On Wednesday, the weather being fine, we got in the car and drove to Love Creek. Love Creek is a large nature preserve about 30 miles away in neighboring Cass County. Because it’s so far, we’ve only been there a few times. Our last trip dated back 4 or 5 years.
Why go at all? Love Creek is special because it’s so big. The patches of flowers are big, the blooms of the flowers are big, the trees are big. The landscape is rugged, with the creek winding around through it in deep gullies. Trillium grows in open fields on its slopes. It was here, many years ago, that we first saw the woodland poppy and blue-eyed Mary.

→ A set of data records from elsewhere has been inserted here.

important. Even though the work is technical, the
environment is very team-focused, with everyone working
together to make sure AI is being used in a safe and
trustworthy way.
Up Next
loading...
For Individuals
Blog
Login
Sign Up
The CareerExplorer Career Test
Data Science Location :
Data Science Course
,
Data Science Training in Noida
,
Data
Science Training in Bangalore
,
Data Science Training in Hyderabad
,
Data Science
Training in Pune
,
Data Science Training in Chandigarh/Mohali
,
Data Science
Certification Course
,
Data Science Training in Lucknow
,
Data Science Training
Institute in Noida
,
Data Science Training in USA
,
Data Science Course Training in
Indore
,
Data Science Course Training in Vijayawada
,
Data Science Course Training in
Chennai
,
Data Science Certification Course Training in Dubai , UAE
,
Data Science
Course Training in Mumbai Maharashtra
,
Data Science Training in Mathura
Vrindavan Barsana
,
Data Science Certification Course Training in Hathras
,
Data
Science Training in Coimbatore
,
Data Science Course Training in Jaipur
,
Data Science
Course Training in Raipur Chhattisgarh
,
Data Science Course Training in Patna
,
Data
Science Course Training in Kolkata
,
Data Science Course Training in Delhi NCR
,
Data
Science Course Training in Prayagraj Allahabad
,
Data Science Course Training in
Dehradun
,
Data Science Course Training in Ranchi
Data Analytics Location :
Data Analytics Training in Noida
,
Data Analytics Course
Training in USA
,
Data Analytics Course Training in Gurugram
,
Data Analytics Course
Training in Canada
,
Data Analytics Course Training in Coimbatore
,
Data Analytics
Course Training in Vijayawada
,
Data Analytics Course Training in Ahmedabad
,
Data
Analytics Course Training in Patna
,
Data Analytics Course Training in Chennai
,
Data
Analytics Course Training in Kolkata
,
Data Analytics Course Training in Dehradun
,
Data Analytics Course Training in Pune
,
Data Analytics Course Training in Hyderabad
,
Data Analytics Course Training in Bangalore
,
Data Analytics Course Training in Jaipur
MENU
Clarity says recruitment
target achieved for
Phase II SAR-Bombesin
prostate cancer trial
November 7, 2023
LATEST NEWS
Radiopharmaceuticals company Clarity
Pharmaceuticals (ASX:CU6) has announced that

We worried we might be too late for the ephemerals. Woodland flowers finish blooming as the trees leaf out, and locations inland are often “further ahead” of the lakefront, a microclimate with cooler and wetter weather. The leaves overhead were just beginning to form a dreamy green veil.

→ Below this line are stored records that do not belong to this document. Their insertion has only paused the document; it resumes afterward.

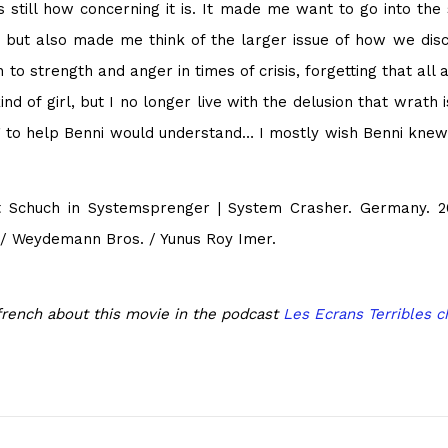
s still how concerning it is. It made me want to go into the
but also made me think of the larger issue of how we discip
o strength and anger in times of crisis, forgetting that all 
nd of girl, but I no longer live with the delusion that wrath
ng to help Benni would understand… I mostly wish Benni knew
 Schuch in Systemsprenger | System Crasher. Germany. 20
m / Weydemann Bros. / Yunus Roy Imer.
french about this movie in the podcast
Les Ecrans Terribles c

As it turned out, we were just in time to see the last of “the big show.” In the ravines, various trillium, wild phlox, and wild geranium were blooming.

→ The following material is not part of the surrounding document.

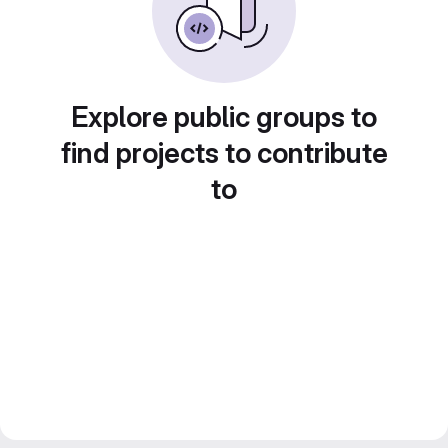
Explore public groups to
find projects to contribute
to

The swamp marigolds were in flower where the ground was muddy.
We even saw a special kind of trillium (the low-growing toadshade) we’d never seen before.
Just as we were turning back to head for the car, we saw several woodland poppies blooming. Their large yellow flowers gleam in the shade, above the distinctive felt-like foliage common to every poppy.
We also saw a beautiful green insect on the path. I thought it was the infamous emerald ash borer, the Asian beetle that’s eaten to death hundreds of millions of American trees, but an expert informed me that it was a harmless native, the six-spotted tiger beetle. A happy ending.
Celia
Mr. C says
What a lovely and special place Love Creek is! The woodland poppy is quite rare, and it was a stroke of luck to sight it, right at the end of the walk. What a wonderful experience!